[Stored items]
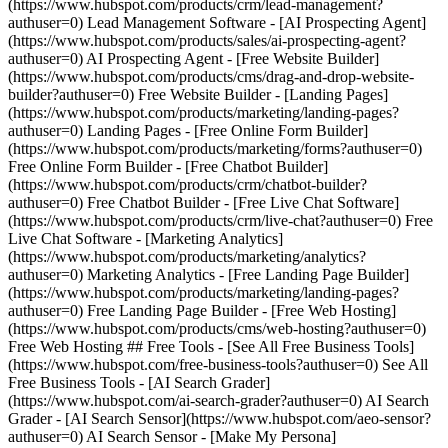
(https://www.hubspot.com/products/crm/lead-management?
authuser=0) Lead Management Software - [AI Prospecting Agent]
(https://www.hubspot.com/products/sales/ai-prospecting-agent?
authuser=0) AI Prospecting Agent - [Free Website Builder]
(https://www.hubspot.com/products/cms/drag-and-drop-website-
builder?authuser=0) Free Website Builder - [Landing Pages]
(https://www.hubspot.com/products/marketing/landing-pages?
authuser=0) Landing Pages - [Free Online Form Builder]
(https://www.hubspot.com/products/marketing/forms?authuser=0)
Free Online Form Builder - [Free Chatbot Builder]
(https://www.hubspot.com/products/crm/chatbot-builder?
authuser=0) Free Chatbot Builder - [Free Live Chat Software]
(https://www.hubspot.com/products/crm/live-chat?authuser=0) Free
Live Chat Software - [Marketing Analytics]
(https://www.hubspot.com/products/marketing/analytics?
authuser=0) Marketing Analytics - [Free Landing Page Builder]
(https://www.hubspot.com/products/marketing/landing-pages?
authuser=0) Free Landing Page Builder - [Free Web Hosting]
(https://www.hubspot.com/products/cms/web-hosting?authuser=0)
Free Web Hosting ## Free Tools - [See All Free Business Tools]
(https://www.hubspot.com/free-business-tools?authuser=0) See All
Free Business Tools - [AI Search Grader]
(https://www.hubspot.com/ai-search-grader?authuser=0) AI Search
Grader - [AI Search Sensor](https://www.hubspot.com/aeo-sensor?
authuser=0) AI Search Sensor - [Make My Persona]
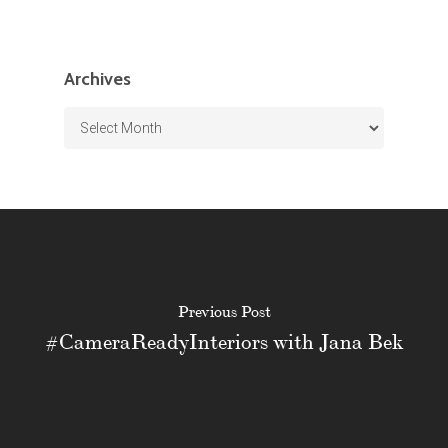
Archives
Archives
Previous Post
#CameraReadyInteriors with Jana Bek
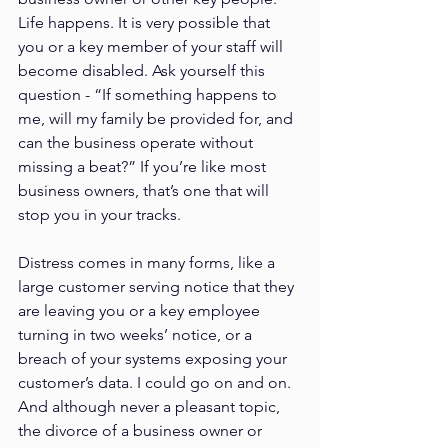
Life happens. It is very possible that 
you or a key member of your staff will 
become disabled. Ask yourself this 
question - “If something happens to 
me, will my family be provided for, and 
can the business operate without 
missing a beat?” If you’re like most 
business owners, that’s one that will 
stop you in your tracks.
Distress comes in many forms, like a 
large customer serving notice that they 
are leaving you or a key employee 
turning in two weeks’ notice, or a 
breach of your systems exposing your 
customer’s data. I could go on and on. 
And although never a pleasant topic, 
the divorce of a business owner or 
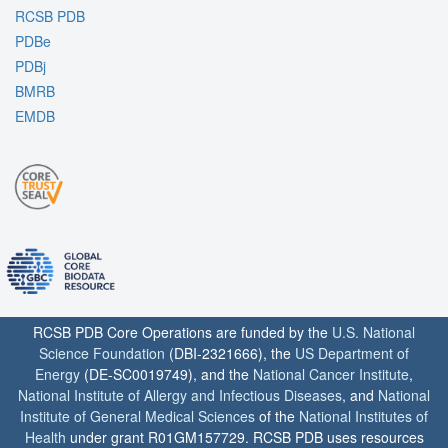
RCSB PDB
PDBe
PDBj
BMRB
EMDB
RCSB PDB Core Operations are funded by the
U.S. National
Science Foundation
(DBI-2321666), the
US Department of
Energy
(DE-SC0019749), and the
National Cancer Institute
,
National Institute of Allergy and Infectious Diseases
, and
National
Institute of General Medical Sciences
of the
National Institutes of
Health
under grant R01GM157729. RCSB PDB uses resources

__Your assignment__. Give again, word for word, every line from the top of the data above to the line holding "authuser=0) AI Prospecting", inclusive, with the pictures left out.

__Answer__.
(https://www.hubspot.com/products/crm/lead-management?
authuser=0) Lead Management Software - [AI Prospecting Agent]
(https://www.hubspot.com/products/sales/ai-prospecting-agent?
authuser=0) AI Prospecting Agent - [Free Website Builder]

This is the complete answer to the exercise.